Blog

Fine-tuning LLMs yourself

Jeroen Overschie

September 29, 2025
9 minutes

Why fine-tune?

Large Language Models (LLMs) are impressive generalists. They perform increasingly well on a wide range of tasks; achieving human-level or even superhuman-level performance on many benchmarks. However, being good at everything can come at a cost. These so-called Foundation models have billions of parameters and require a vast amount of GPUs to train- or run. Unaffordable for most - so we consume LLMs from APIs instead - which comes with its own considerations like cost, privacy, latency or vendor lock-in. This is not the only option. When only specialist capabilities are required, generalist capabilities can be sacrificed in favor of domain-specific knowledge, allowing us to get away with smaller models. Smaller models require less compute and can achieve similar- or even better performance than larger models on specific tasks [1]. With enough data available, we can specialise existing models ourselves. This is fine-tuning.

What is fine-tuning?

Fine-tuning is a process where we take a pre-trained model and continue training it on a new dataset, typically with a smaller learning rate. This allows the model to adapt to the specific characteristics of the new data while retaining the general knowledge it gained during the initial training. In practice, this often involves further training the top layers of the model while freezing the lower layers, which helps to preserve the learned features from the original training.
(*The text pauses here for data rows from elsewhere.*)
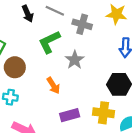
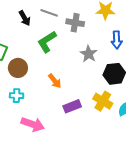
gray star: (75, 60) -> (89, 54), moved
yellow cross: (103, 113) -> (103, 101), turned 30

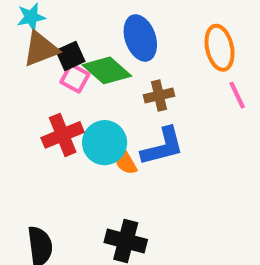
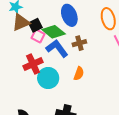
cyan circle: (105, 143) -> (48, 78), moved
blue L-shape: (163, 147) -> (57, 48), moved, turned -110
orange semicircle: (125, 161) -> (79, 74), moved, turned -128

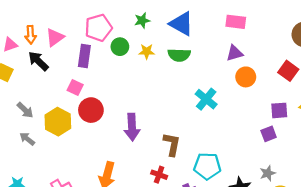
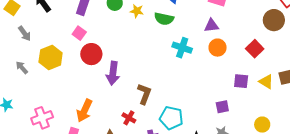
pink square: (75, 88) -> (79, 33), moved
cyan cross: (206, 99) -> (182, 48), moved, turned -30
gray arrow: (25, 110) -> (25, 34), moved
red circle: (91, 110) -> (91, 54), moved
purple square: (269, 134) -> (222, 107), moved

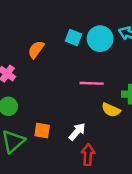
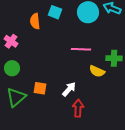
cyan square: (74, 37) -> (55, 12), moved
orange semicircle: (36, 50) -> (35, 21), turned -42

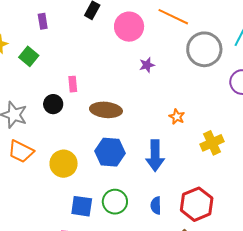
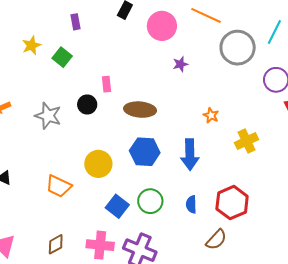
orange trapezoid: (21, 151) -> (59, 186), moved
blue square: (82, 206) -> (117, 206), turned 30

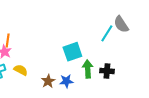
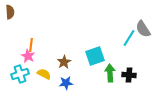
brown star: (48, 81) -> (64, 62), moved
blue star: (66, 81) -> (66, 83), moved

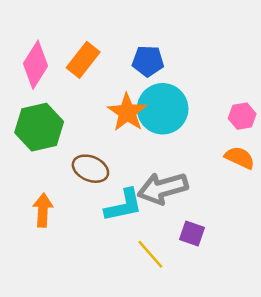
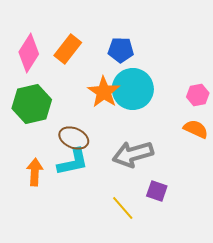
cyan L-shape: (123, 205) -> (73, 162), moved

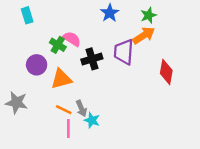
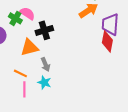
purple trapezoid: (124, 52) -> (110, 24), moved
orange triangle: (61, 79) -> (29, 47), moved
gray arrow: (81, 108) -> (45, 64), moved

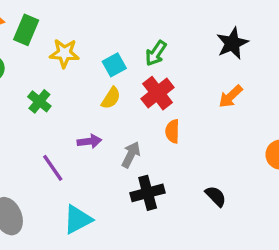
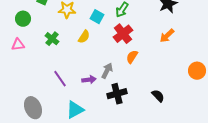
cyan square: (114, 65) -> (97, 17), turned -32
yellow semicircle: (111, 98) -> (84, 37), moved
orange semicircle: (172, 131) -> (132, 57), turned 32
purple arrow: (89, 141) -> (89, 80), moved

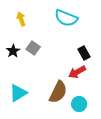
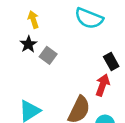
black star: (13, 51) -> (28, 44), moved
red arrow: (77, 72) -> (103, 85), turned 138

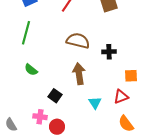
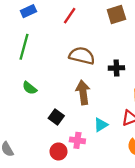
cyan triangle: (95, 103) -> (101, 125), turned 32
pink cross: (40, 117) -> (77, 140), moved

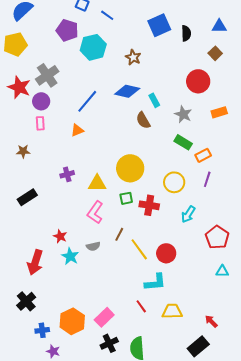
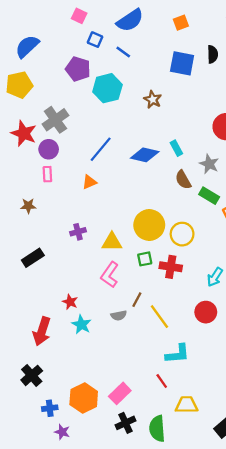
blue square: (159, 25) -> (182, 63), turned 35
black semicircle: (186, 33) -> (213, 54), moved
blue diamond: (127, 91) -> (145, 155), moved
brown semicircle: (143, 120) -> (183, 180), moved
yellow circle: (174, 182) -> (182, 234), moved
gray semicircle: (93, 246) -> (119, 315), moved
red circle: (166, 253) -> (206, 312), moved
yellow trapezoid: (172, 311) -> (187, 405), moved

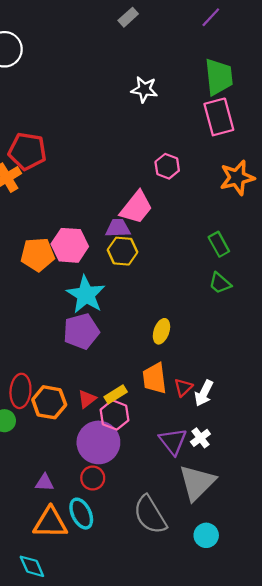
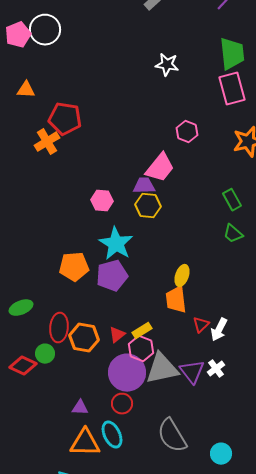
pink hexagon: (70, 245) -> (102, 201), size x0.7
orange pentagon: (38, 254) -> (74, 267), moved
orange trapezoid: (155, 378) -> (176, 300), moved
gray triangle: (197, 483) -> (162, 369), moved, turned 33

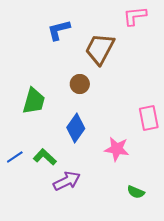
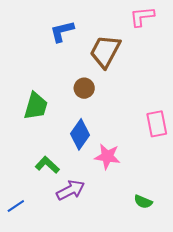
pink star: (117, 149) -> (107, 157), moved
blue line: (15, 157) -> (16, 206), moved

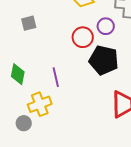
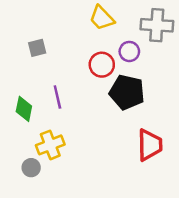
purple line: (56, 77) -> (57, 97), moved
So, how to finetune ourselves? Let's figure that out!

How to finetune yourself ✓✓

Enough talking! Let's get practical. Let's fine-tune a model on our own hardware. We have access to the following setup:

  • HP Z8 Fury
  • 3x NVIDIA RTX 6000 Ada GPUs

Our goal is: to finetune a model and benchmark it with MMLU Pro, math category.

So in order to start fine-tuning, we need to decide on the following:

1. Fine-tuning framework: Axolotl

There are several fine-tuning frameworks: Axolotl, Unsloth and torchtune. We choose Axolotl for its ease of use and its rich out-of-the-box examples.

In Axolotl's first fine-tune example, you only need to execute a one-line command to fine-tune a Llama3.2 model:

axolotl train examples/llama-3/lora-1b.yml

The fine-tuning dataset and method are all defined in the YAML file.

2. Model choice

The first question we asked is how large a model can we fine-tune given 3 GPUs. One NVIDIA RTX 6000 Ada GPU has 48 GB, so in total we have around 150 GB.

Under the hood, Accelerate is used. We need to figure out, however, how big of a model we can train on the available GPUs. To calculate the memory usage based the amount of model parameters, Zachary Mueller's slides offer a convenient formula.

Take Llama 3 8B model for example, which has 8 billion parameters. Each parameter is 4 bytes, so the model needs roughly 8 × 4 GB. Further, the backward pass take 2× the model size, and optimizer step takes 4× the model size, which consumes the highest memory during fine-tuning.

You can also use this model size estimator tool to estimate the memory usage based on your own model choice.

For example, we cannot fine-tune a DeepSeek V2 model, because the memory usage is above 3 TB, as shown below:

deepseek_v2

Based on the memory limit, we choose Gemma-2-2B to fine-tune and dip into the fine-tuning techniques.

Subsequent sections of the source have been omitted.